Scopriamo che tutta l’opera di Sirk è disseminata di questo anelato e impossibile rapporto con il figlio. Con il giovane attore Rock Hudson, nato nello stesso anno di suo figlio Klaus, nel 1925, egli si pone come un mentore rassicurante e paterno. In Magnifica ossessione, dove l’attore interpreta prima un irriducibile playboy e poi diventa un dottore umano e compassionevole, la trasformazione è resa possibile dal medico che gli insegna il mestiere e il rigore morale. L’attore che impersona questo medico è curiosamente di origine tedesca, Otto Kruger, ed ha una straordinaria somiglianza con Sirk.
Ma è nel film Tempo di vivere che la raggelata sofferenza interiore di Sirk raggiunge la sua massima espressione cinematografica, mettendo in scena una sorta di trasposizione visiva di uno dei tanti momenti mancati della sua vita di padre. Nel finale dell’opera, il protagonista sale sul treno per andare a combattere sul fronte russo, passando davanti a una suora che gli sorride.

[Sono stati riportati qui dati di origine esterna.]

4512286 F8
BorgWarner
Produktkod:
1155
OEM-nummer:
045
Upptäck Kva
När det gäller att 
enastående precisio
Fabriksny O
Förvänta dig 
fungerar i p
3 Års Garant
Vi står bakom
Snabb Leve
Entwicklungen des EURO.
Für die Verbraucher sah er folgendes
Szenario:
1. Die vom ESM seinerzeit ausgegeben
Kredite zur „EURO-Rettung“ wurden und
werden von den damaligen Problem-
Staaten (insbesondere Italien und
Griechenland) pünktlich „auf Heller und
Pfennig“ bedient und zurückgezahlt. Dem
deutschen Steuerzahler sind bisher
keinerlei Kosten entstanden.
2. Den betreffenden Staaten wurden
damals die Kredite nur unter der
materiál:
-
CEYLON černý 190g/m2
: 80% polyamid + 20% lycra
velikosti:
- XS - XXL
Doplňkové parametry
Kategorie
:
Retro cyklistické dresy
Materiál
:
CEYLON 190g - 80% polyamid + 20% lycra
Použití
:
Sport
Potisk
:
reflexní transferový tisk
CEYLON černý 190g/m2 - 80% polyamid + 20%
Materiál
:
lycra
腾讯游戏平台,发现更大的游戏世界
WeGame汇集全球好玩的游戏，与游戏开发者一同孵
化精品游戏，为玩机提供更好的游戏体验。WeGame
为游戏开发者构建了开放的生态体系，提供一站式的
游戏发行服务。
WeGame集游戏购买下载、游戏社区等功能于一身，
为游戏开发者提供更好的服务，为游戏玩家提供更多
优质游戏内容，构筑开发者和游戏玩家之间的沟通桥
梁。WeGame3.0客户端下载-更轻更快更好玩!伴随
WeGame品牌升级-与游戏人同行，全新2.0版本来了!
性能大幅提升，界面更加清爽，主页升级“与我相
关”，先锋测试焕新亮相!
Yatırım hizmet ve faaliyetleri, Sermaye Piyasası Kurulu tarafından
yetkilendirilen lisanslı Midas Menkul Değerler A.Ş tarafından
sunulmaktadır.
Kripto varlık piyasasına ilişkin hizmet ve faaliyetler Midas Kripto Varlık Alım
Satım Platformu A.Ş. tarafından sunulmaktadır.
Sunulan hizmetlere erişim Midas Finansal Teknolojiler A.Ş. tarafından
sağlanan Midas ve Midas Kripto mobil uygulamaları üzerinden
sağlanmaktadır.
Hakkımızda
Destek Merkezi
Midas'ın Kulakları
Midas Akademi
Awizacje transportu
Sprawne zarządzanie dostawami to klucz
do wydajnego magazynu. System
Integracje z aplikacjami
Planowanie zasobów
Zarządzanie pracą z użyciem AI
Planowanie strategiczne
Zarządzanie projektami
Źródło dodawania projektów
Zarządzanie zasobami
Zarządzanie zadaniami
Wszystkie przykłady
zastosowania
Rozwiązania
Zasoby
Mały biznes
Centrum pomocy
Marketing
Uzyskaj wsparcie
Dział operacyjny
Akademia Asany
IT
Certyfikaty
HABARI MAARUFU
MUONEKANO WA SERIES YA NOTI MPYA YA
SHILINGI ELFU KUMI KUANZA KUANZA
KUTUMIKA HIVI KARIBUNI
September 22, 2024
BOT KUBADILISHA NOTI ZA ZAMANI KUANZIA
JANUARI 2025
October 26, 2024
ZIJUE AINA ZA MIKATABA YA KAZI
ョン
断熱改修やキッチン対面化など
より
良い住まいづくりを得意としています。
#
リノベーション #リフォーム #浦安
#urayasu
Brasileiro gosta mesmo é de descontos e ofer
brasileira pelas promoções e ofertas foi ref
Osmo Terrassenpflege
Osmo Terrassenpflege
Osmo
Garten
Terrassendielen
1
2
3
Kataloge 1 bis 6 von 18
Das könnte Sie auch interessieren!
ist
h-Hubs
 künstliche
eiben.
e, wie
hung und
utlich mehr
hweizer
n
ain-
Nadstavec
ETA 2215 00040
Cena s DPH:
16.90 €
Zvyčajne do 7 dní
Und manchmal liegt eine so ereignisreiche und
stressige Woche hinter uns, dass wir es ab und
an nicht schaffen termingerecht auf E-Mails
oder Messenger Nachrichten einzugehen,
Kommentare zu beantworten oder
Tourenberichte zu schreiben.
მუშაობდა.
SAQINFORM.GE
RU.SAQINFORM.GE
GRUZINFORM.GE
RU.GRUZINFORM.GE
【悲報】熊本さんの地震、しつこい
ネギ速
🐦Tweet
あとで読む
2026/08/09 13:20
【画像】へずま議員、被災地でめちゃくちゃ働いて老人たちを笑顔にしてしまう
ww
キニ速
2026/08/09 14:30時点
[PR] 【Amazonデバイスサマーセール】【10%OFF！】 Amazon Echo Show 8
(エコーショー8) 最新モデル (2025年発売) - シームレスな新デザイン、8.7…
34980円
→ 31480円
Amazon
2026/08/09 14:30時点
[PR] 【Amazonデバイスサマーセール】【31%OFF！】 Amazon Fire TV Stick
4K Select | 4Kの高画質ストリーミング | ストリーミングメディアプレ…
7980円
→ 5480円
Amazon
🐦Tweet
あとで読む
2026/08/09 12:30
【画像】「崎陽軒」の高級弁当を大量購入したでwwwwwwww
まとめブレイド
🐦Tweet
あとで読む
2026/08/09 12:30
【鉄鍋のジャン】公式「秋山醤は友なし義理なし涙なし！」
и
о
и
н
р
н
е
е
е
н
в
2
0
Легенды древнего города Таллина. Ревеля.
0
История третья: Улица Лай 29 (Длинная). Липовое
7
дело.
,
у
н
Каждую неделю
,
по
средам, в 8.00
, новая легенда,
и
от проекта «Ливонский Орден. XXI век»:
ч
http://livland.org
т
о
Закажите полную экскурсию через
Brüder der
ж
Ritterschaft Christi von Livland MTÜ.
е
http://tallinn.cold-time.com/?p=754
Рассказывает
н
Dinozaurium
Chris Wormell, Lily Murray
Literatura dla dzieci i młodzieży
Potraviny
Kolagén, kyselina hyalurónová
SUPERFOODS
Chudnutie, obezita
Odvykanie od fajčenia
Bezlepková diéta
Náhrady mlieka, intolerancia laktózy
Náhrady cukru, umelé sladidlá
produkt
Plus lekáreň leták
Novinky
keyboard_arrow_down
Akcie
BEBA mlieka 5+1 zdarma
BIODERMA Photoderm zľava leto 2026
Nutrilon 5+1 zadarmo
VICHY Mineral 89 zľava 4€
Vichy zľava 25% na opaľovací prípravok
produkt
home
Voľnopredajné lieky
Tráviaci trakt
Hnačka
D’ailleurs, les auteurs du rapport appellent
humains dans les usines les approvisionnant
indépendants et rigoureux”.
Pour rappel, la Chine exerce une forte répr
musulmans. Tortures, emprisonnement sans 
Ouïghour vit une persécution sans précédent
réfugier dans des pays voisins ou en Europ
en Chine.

La carrozza è affollata di militari in partenza. All’improvviso, sale un ragazzino in divisa e la macchina da presa lo segue fino a che non si siede, si sofferma sul suo volto in primo piano. Avrà all’incirca sedici anni, che è l’età che aveva il figlio del regista, Klaus, quando è partito per la guerra, morendo all’incirca due anni dopo, senza che Sirk sia stato capace di sapere com’è morto e dove. A completare la scena, quella suora che abbiamo visto era interpretata da sua moglie Hilde. Il soldato che parte per il fronte russo, il ragazzino che sembra il sosia di Klaus e sua moglie. Nello spazio chiuso della carrozza di un treno, Sirk si mette a nudo in pochi secondi e una manciata di inquadrature, che contengono tutta la sua opera.